Chaire de recherche en restauration des milieux aquatiques de Parcs Canada
Document d'information
Entre les années 1980 et 1900, un déclin rapide des populations de saumon sauvage de l’Atlantique avait amené Parcs Canada à entreprendre des activités de rétablissement dans la région. En 2019, s’appuyant sur les succès indépendants des divers travaux de recherche et méthodes de rétablissement, des parcs nationaux du Canada atlantique se sont engagés dans une approche régionale qui met à profit les pratiques exemplaires en matière de conservation du saumon de l’Atlantique. Cinq parcs nationaux du Canada atlantique : Fundy, des Hautes-Terres-du-Cap-Breton, du Gros-Morne, Terra-Nova et Kouchibouguac, travailleront de concert dans le cadre d’une étude collaborative échelonnée sur cinq ans. Chacun de ces parcs nationaux abrite une population particulière de saumon de l’Atlantique dont la taille varie. Les scientifiques étudieront simultanément les retombées des efforts de conservation à l’échelle des différentes populations de ces sites. Grâce à une utilisation collaborative des méthodes de conservation et des techniques de surveillance écologique dans chacun des parcs nationaux, ces travaux aideront à éclairer les décisions visant à protéger les populations de saumon de l’Atlantique pour les années à venir. En ajoutant le nouvel investissement supplémentaire d’un peu plus de 431 000 $ du programme de conservation et de restauration au financement fédéral de 2019, le gouvernement du Canada a investi un total d’un peu plus de 4,1 millions de dollars dans le projet de rétablissement du saumon des parcs nationaux de l’Atlantique.

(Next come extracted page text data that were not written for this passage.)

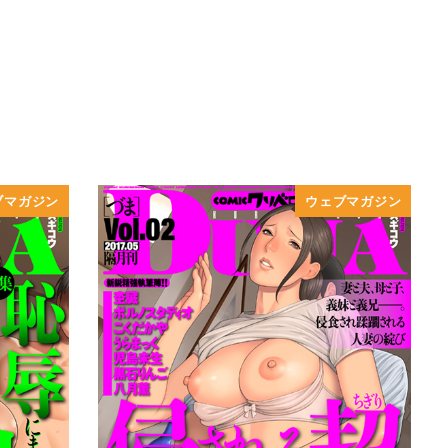
ブマガジン
ウェブマガジン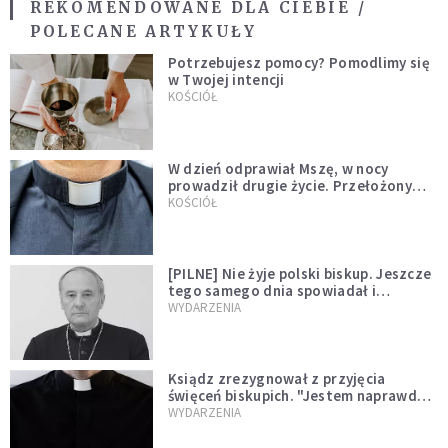
REKOMENDOWANE DLA CIEBIE /
POLECANE ARTYKUŁY
Potrzebujesz pomocy? Pomodlimy się
w Twojej intencji
KOŚCIÓŁ
W dzień odprawiał Mszę, w nocy
prowadził drugie życie. Przełożony
kazał mu opuścić zakon
KOŚCIÓŁ
[PILNE] Nie żyje polski biskup. Jeszcze
tego samego dnia spowiadał i
sprawował Mszę świętą
WYDARZENIA
Ksiądz zrezygnował z przyjęcia
święceń biskupich. "Jestem naprawdę
niegodny"
WYDARZENIA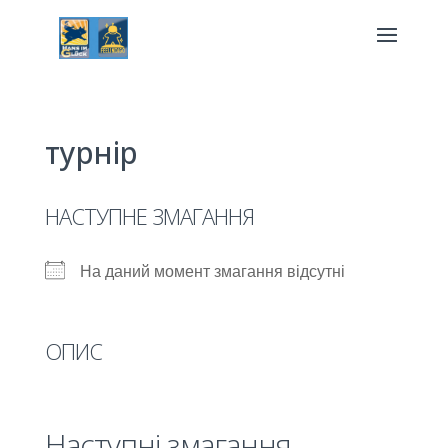
турнір
НАСТУПНЕ ЗМАГАННЯ
На даний момент змагання відсутні
ОПИС
Наступні змагання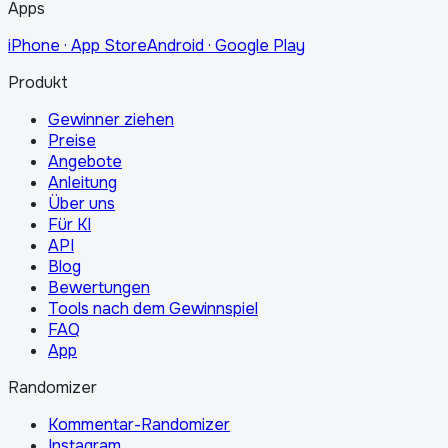
Apps
iPhone · App Store
Android · Google Play
Produkt
Gewinner ziehen
Preise
Angebote
Anleitung
Über uns
Für KI
API
Blog
Bewertungen
Tools nach dem Gewinnspiel
FAQ
App
Randomizer
Kommentar-Randomizer
Instagram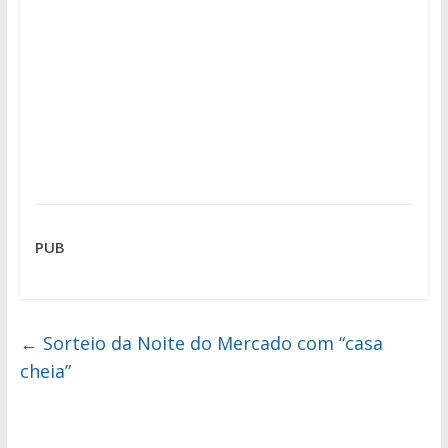
PUB
←
Sorteio da Noite do Mercado com “casa
cheia”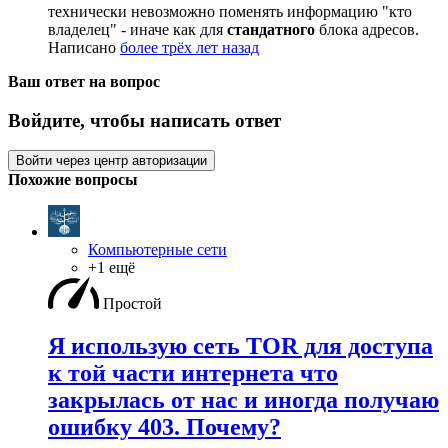
технически невозможно поменять информацию "кто
владелец" - иначе как для
стандатного
блока адресов.
Написано
более трёх лет назад
Ваш ответ на вопрос
Войдите, чтобы написать ответ
Войти через центр авторизации
Похожие вопросы
Компьютерные сети
+1 ещё
Простой
Я использую сеть TOR для доступа
к той части интернета что
закрылась от нас и иногда получаю
ошибку 403. Почему?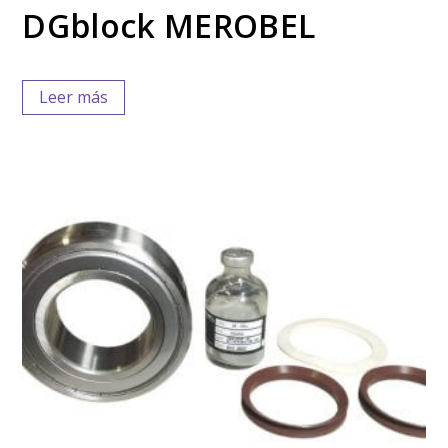
DGblock MEROBEL
Leer más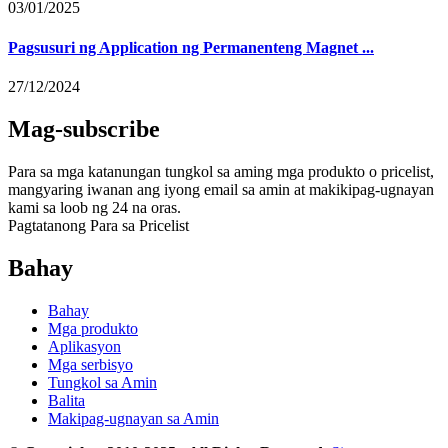
03/01/2025
Pagsusuri ng Application ng Permanenteng Magnet ...
27/12/2024
Mag-subscribe
Para sa mga katanungan tungkol sa aming mga produkto o pricelist,
mangyaring iwanan ang iyong email sa amin at makikipag-ugnayan
kami sa loob ng 24 na oras.
Pagtatanong Para sa Pricelist
Bahay
Bahay
Mga produkto
Aplikasyon
Mga serbisyo
Tungkol sa Amin
Balita
Makipag-ugnayan sa Amin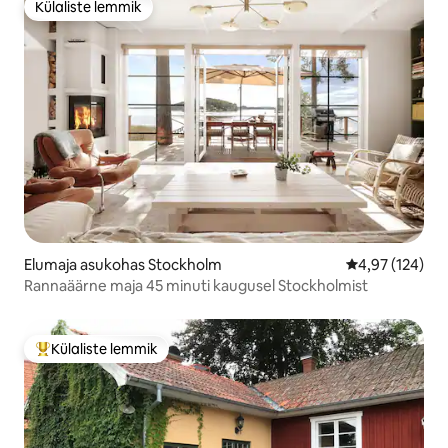
Külaliste lemmik
Külaliste lemmik
Elumaja asukohas Stockholm
Keskmine hinn
4,97 (124)
Rannaäärne maja 45 minuti kaugusel Stockholmist
Külaliste lemmik
Külaliste suur lemmik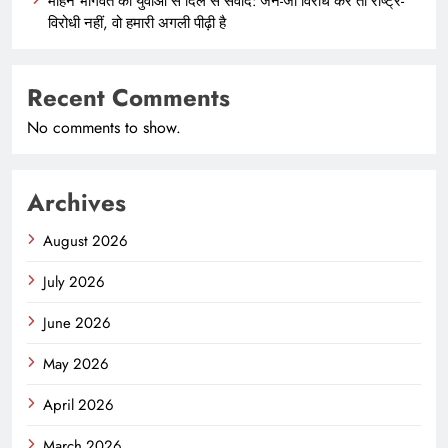
मोहन भागवत का युवाओं से दिल से संवाद: जेन-जी विरोध करे तो राष्ट्र-
विरोधी नहीं, वो हमारी अगली पीढ़ी है
Recent Comments
No comments to show.
Archives
August 2026
July 2026
June 2026
May 2026
April 2026
March 2026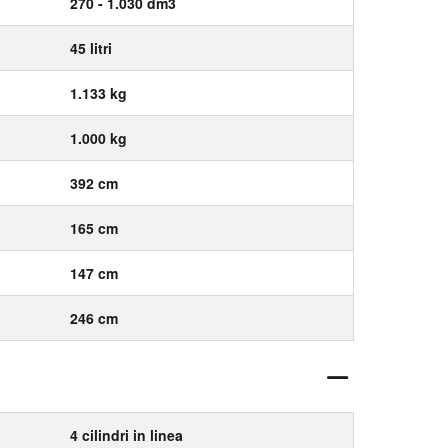
270 - 1.030 dm3
45 litri
1.133 kg
1.000 kg
392 cm
165 cm
147 cm
246 cm
4 cilindri in linea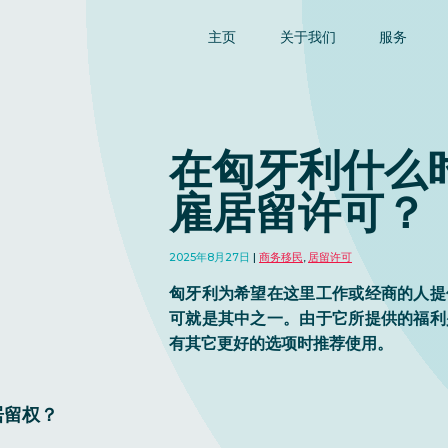
主页
关于我们
服务
在匈牙利什么
雇居留许可？
2025年8月27日
商务移民
,
居留许可
匈牙利为希望在这里工作或经商的人提
可就是其中之一。由于它所提供的福利
有其它更好的选项时推荐使用。
居留权？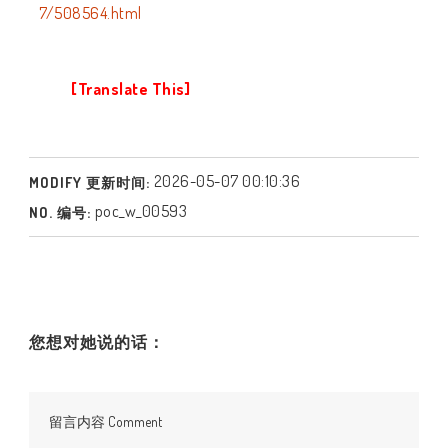
7/508564.html
[Translate This]
2026-05-07 00:10:36
MODIFY 更新时间:
poc_w_00593
NO. 编号:
您想对她说的话：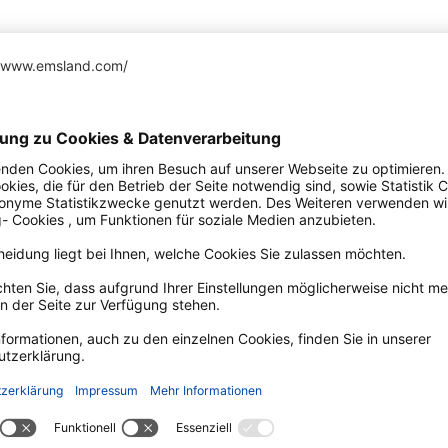
selager-muehle.de/veranstaltung/tagung/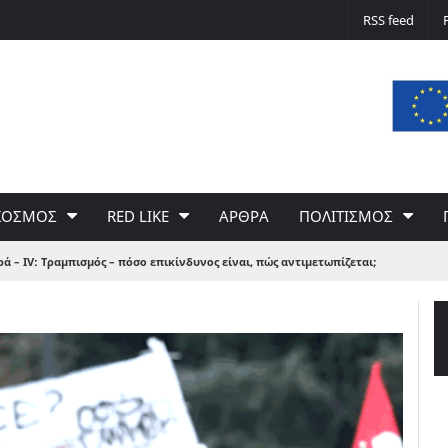
Δε φταίει ο άνεμος… Φταίει η πολιτική 
RSS feed
του Γιώργου Σαχίνη
ΚΟΣΜΟΣ
RED LIKE
ΑΡΘΡΑ
ΠΟΛΙΤΙΣΜΟΣ
 – IV: Τραμπισμός – πόσο επικίνδυνος είναι, πώς αντιμετωπίζεται;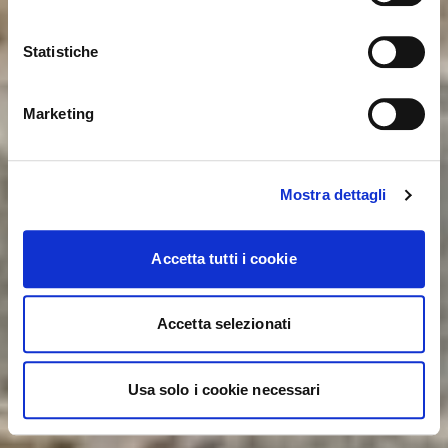
distingue fra maiuscole e minuscole. Riprova.
Statistiche
ok, ho capito
NO, RESTA SU QUESTO SITO
SÌ, PORTAMI LÌ
Marketing
Mostra dettagli
Accetta tutti i cookie
Accetta selezionati
Usa solo i cookie necessari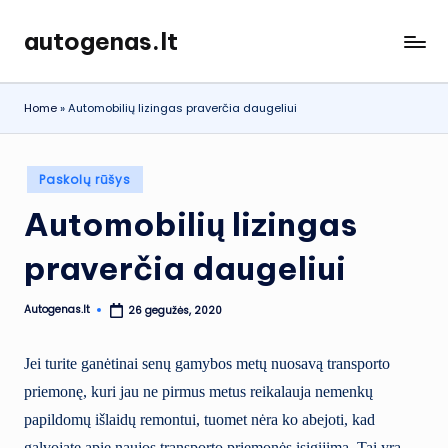
autogenas.lt
Skip
to
content
Home
»
Automobilių lizingas praverčia daugeliui
Posted
Paskolų rūšys
in
Automobilių lizingas
praverčia daugeliui
Autogenas.lt
26 gegužės, 2020
Posted
by
Jei turite ganėtinai senų gamybos metų nuosavą transporto
priemonę, kuri jau ne pirmus metus reikalauja nemenkų
papildomų išlaidų remontui, tuomet nėra ko abejoti, kad
galvojate apie naujos transporto priemonės įsigijimą. Tai yra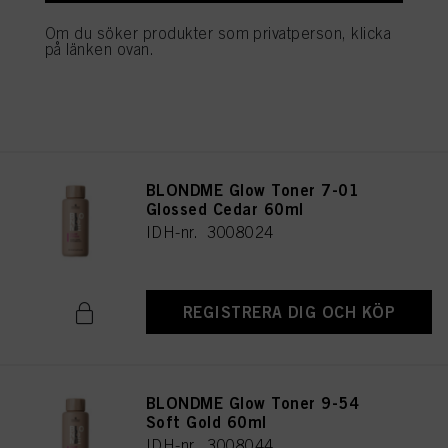
IDH-nr. 3008041
Om du söker produkter som privatperson, klicka
på länken ovan.
REGISTRERA DIG OCH KÖP
BLONDME Glow Toner 7-01
Glossed Cedar 60ml
IDH-nr. 3008024
REGISTRERA DIG OCH KÖP
BLONDME Glow Toner 9-54
Soft Gold 60ml
IDH-nr. 3008044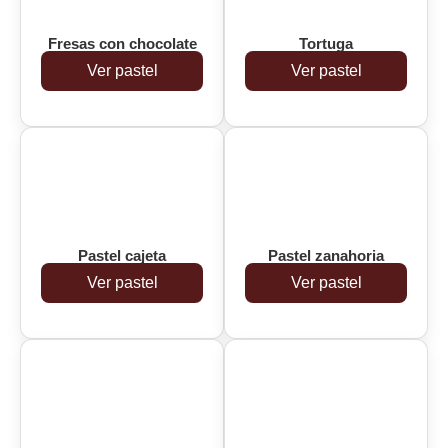
Fresas con chocolate
Tortuga
Ver pastel
Ver pastel
Pastel cajeta
Pastel zanahoria
Ver pastel
Ver pastel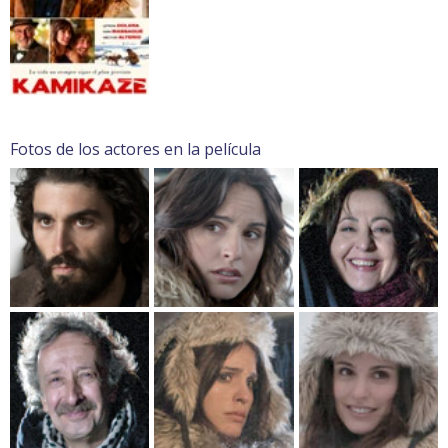
Fotos de los actores en la película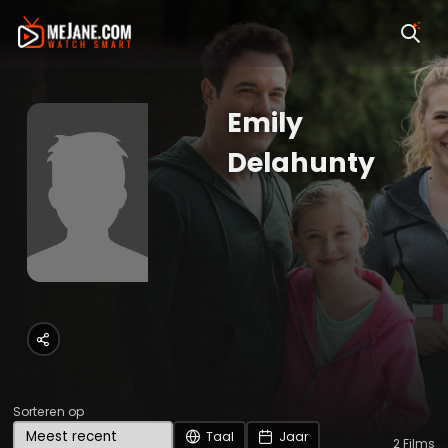
Emily
Delahunty
Sorteren op
Taal
Jaar
2
Films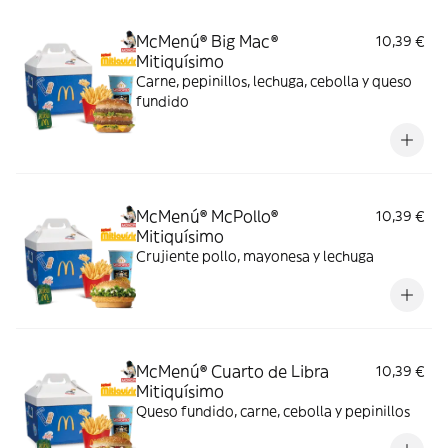
McMenú® Big Mac®
10,39 €
Mitiquísimo
Carne, pepinillos, lechuga, cebolla y queso
fundido
McMenú® McPollo®
10,39 €
Mitiquísimo
Crujiente pollo, mayonesa y lechuga
McMenú® Cuarto de Libra
10,39 €
Mitiquísimo
Queso fundido, carne, cebolla y pepinillos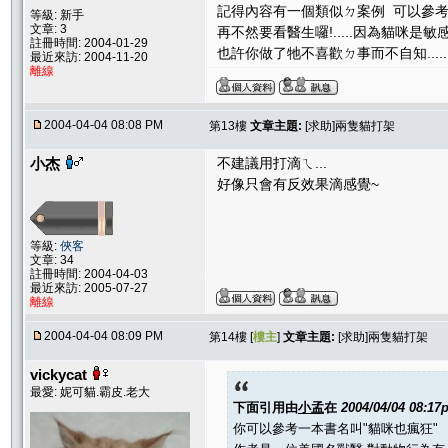
記得內容有一個類似ㄉ案例 可以參考
等級: 新手
文章: 3
再不然要看醫生囉!.....因為貓咪是敏
註冊時間: 2004-01-29
也許你做了牠不喜歡ㄉ事而不自知.....
最近來訪: 2004-11-20
離線
2004-04-04 08:08 PM
第13樓
文章主題:
[求助]兩隻貓打架
小杰
不建議用打滴ㄟ...
好像只會有反效果滴感覺~
等級:
俠客
文章: 34
註冊時間: 2004-04-03
最近來訪: 2005-07-27
離線
2004-04-04 08:09 PM
第14樓 [
樓主
]
文章主題:
[求助]兩隻貓打架
vickycat
最愛: 妮可貓.霸皮.老大
下面引用由
小孟
在
2004/04/04 08:17
你可以參考一本書名叫"貓咪也瘋狂"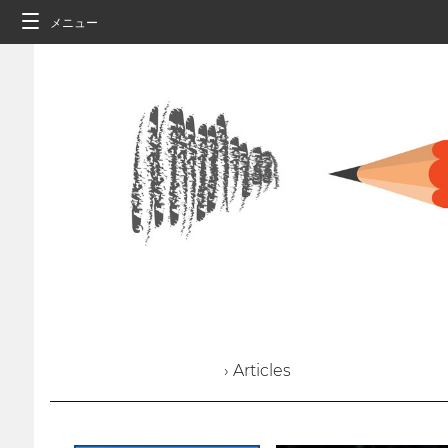
メニュー
› Articles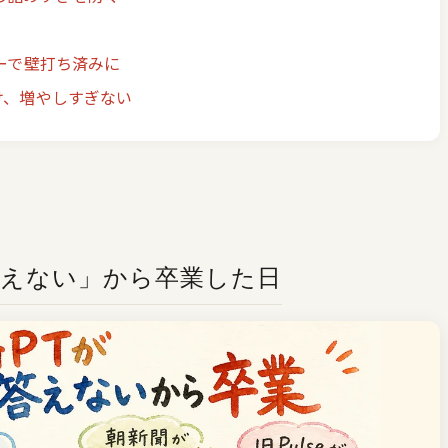
ダーで壁打ち済みに
け、増やしすぎない
と答えない」から卒業した日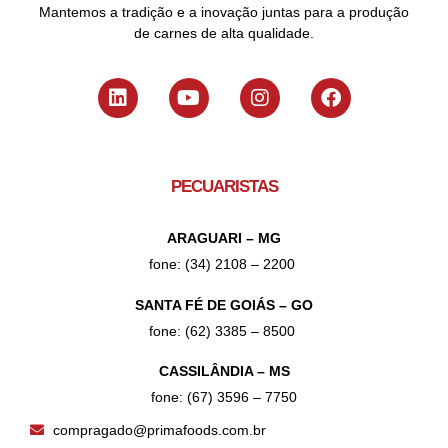
Mantemos a tradição e a inovação juntas para a produção
de carnes de alta qualidade.
PECUARISTAS
ARAGUARI – MG
fone: (34) 2108 – 2200
SANTA FÉ DE GOIÁS – GO
fone: (62) 3385 – 8500
CASSILÂNDIA – MS
fone: (67) 3596 – 7750
compragado@primafoods.com.br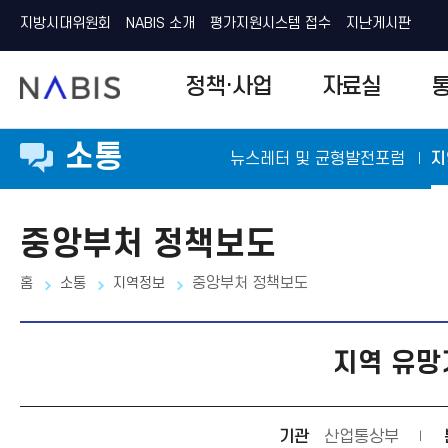
지방시대위원회
NABIS 소개
평가지원시스템 접수
지난게시판
N
정책·사업
자료실
A
B
I
S
소통
뉴스레터 및 균형발전포럼
지
중앙부처 정책보도
홈
소통
지역정보
중앙부처 정책보도
지역 유망
기관
산업통상부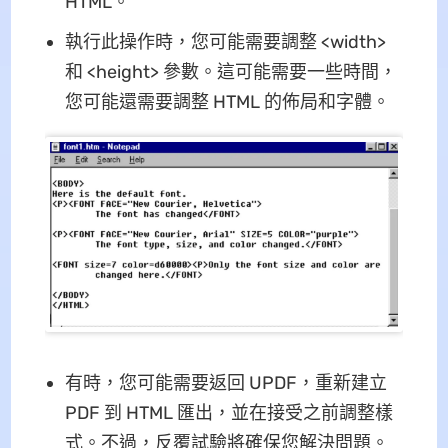
HTML。
執行此操作時，您可能需要調整 <width>
和 <height> 參數。這可能需要一些時間，
您可能還需要調整 HTML 的佈局和字體。
有時，您可能需要返回 UPDF，重新建立
PDF 到 HTML 匯出，並在接受之前調整樣
式。不過，反覆試驗將確保您解決問題。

Chaire de recherche en rétablissement des milieux aquatiques de Parcs Canada
Avec l’établissement de la toute la première chaire de recherche de Parcs Canada, le gouvernement du Canada, en partenariat avec l’Université du Nouveau-Brunswick, appuie la restauration des milieux aquatiques par l’entremise de la recherche, la surveillance et les mesures de rétablissement du saumon de l’Atlantique.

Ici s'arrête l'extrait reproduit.